Acusada de atropelar e matar três pessoas em acidente de trânsito ocorrido no dia 17 de março, a universitária Amanda Cruz da Silva, 19, disse, ontem, que foi coagida pelo delegado que recebeu o caso a admitir a ingestão de bebida alcoólica horas antes da colisão. Marlene Silva Maia, 17, Ana Rafaela da Silva Maia, 11 meses, e Alex Nascimento Sousa morreram na hora. Por pouco, uma quarta pessoa não foi atingida. A jovem prestou depoimento ontem na 3ª Vara do Júri do Fórum Clóvis Beviláqua.
Segundo Amanda, o delegado forçou-a a declarar que tinha bebido porque “a imprensa tava em cima e ele tava trocando de turno e queria ir embora”. “Ele mandou eu dizer e eu fiquei sem saber o que fazer e só confirmei. Falei forçada”, afirmou, sem citar o nome do civil.

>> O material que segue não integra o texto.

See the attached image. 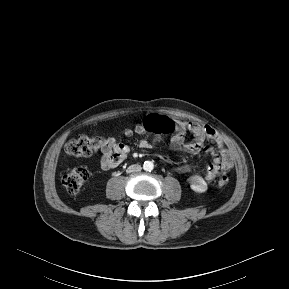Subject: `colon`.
<instances>
[{
  "instance_id": "obj_1",
  "label": "colon",
  "mask_w": 289,
  "mask_h": 289,
  "mask_svg": "<svg viewBox=\"0 0 289 289\" xmlns=\"http://www.w3.org/2000/svg\"><path fill=\"white\" fill-rule=\"evenodd\" d=\"M140 127L145 133H163V134H176L180 130V123L178 120L163 117L159 113H152L145 117L140 122ZM103 138L99 136L79 135L72 138L65 145V152L72 156H89L98 152L103 143ZM89 172L86 166L79 165L67 171L62 178V183L69 193H79L88 179ZM229 182L227 174L222 175L218 182V187H224Z\"/></svg>"
}]
</instances>
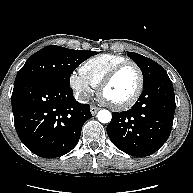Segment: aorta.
<instances>
[{
    "mask_svg": "<svg viewBox=\"0 0 193 193\" xmlns=\"http://www.w3.org/2000/svg\"><path fill=\"white\" fill-rule=\"evenodd\" d=\"M97 118L101 123H109L112 119V115L110 111L103 109L98 112Z\"/></svg>",
    "mask_w": 193,
    "mask_h": 193,
    "instance_id": "obj_1",
    "label": "aorta"
}]
</instances>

A nova versão pegou a promotoria e até a defesa da estudante de surpresa. “Não sabíamos disto! Mas o depoimento como um todo desconstrói a tese de ser homicídio doloso (quando há a intenção de matar). É um caso típico de homicídio culposo (sem a intenção de matar)”, pontuou o advogado Francisco das Chagas Alves Pereira. A universitária negou ter dirigido em alta velocidade. De acordo com ela, o carro estava com menos de 60 km/h (limite da avenida Paulino Rocha, nas Cajazeiras). Testemunhas falam em 100 km/h.
Amanda admitiu, entretanto, ser usuária de fenobarbitúrico (controlador de convulsões) uma vez ao dia. Ela disse ter ingerido um comprimido 18 horas antes da colisão, quando preparava-se para ir a uma festa com amigos. “Saímos, mas o que bebi foi um refrigerante. E o remédio não dá sono. Nunca deu”.

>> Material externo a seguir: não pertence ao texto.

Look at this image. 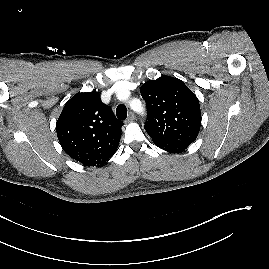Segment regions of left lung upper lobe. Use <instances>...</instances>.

Da festa, a estudante relatou ter ido dormir na casa um amigo. De lá, teria saído por volta do meio-dia para casa. Estava no carro do colega, na companhia do irmão dele. “Ele (o amigo) dizia: fica com a chave, porque você não bebe e eu me sinto seguro contigo”, afirmou. “Por isto, me deixou sair no carro. Mas uma moto passou de uma vez, eu tomei um susto e perdi o controle. Quando me dei conta, já tinha batido. Eu não sabia que tinham vidas ali. Eu não queria matar ninguém, não”, narrou.

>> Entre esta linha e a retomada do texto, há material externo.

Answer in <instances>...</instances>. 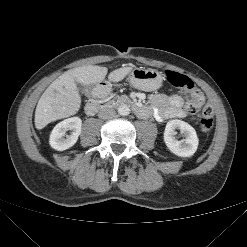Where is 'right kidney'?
Returning <instances> with one entry per match:
<instances>
[{"label": "right kidney", "mask_w": 247, "mask_h": 247, "mask_svg": "<svg viewBox=\"0 0 247 247\" xmlns=\"http://www.w3.org/2000/svg\"><path fill=\"white\" fill-rule=\"evenodd\" d=\"M82 120L79 117H71L58 123L52 130L49 138L50 146L58 151H64L72 147L81 134ZM71 130L70 135L66 131ZM66 136V138H64Z\"/></svg>", "instance_id": "ca27d5eb"}]
</instances>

A universitária chorou durante todo o depoimento e afirmou estar plenamente apta a conduzir o veículo. Sem carro e com a Carteira Nacional de Habilitação expedida há um ano, a jovem afirmou nunca ter se envolvido em acidente antes. “Não sou de andar rápido. Foi uma tragédia! Na hora, um monte de gente apareceu e até murro eu levei. O marido da vítima (Marlene) me ameaçou”, citou.
E agora
ENTENDA A NOTÍCIA
A instrução do processo por oitivas encerrou ontem. 12 pessoas foram ouvidas desde o dia 21, sendo quatro de defesa e oito de acusação. Algumas diligências e perícias, no entanto, ainda precisam ser feitas para o juiz José de Castro Andrade decidir se a ré vai ou não a júri popular.
Saiba mais
O POVO tentou falar com o delegado acusado de coação, mas não conseguiu localizá-lo até o fechamento da matéria. O POVO preserva a identidade pelo fato de ele não ser alvo de nenhuma investigação.
Amanda disse que não prestou socorro às vítimas por não saber que tinha matado três pessoas até a Polícia chegar e por ter sido cercada por populares. “Eu não entendia aquela confusão e pensava: o que eu fiz?”.
Uma das vítimas do acidente estava grávida. Por isto, Amanda é acusada pela promotoria de três homicídios qualificados por motivo fútil e aborto sem consentimento da gestante.
A defesa quer que AMC e Detran apresentem as multas por excesso de velocidade aplicadas no trecho onde o acidente aconteceu. Requerimentos serão enviados aos órgãos.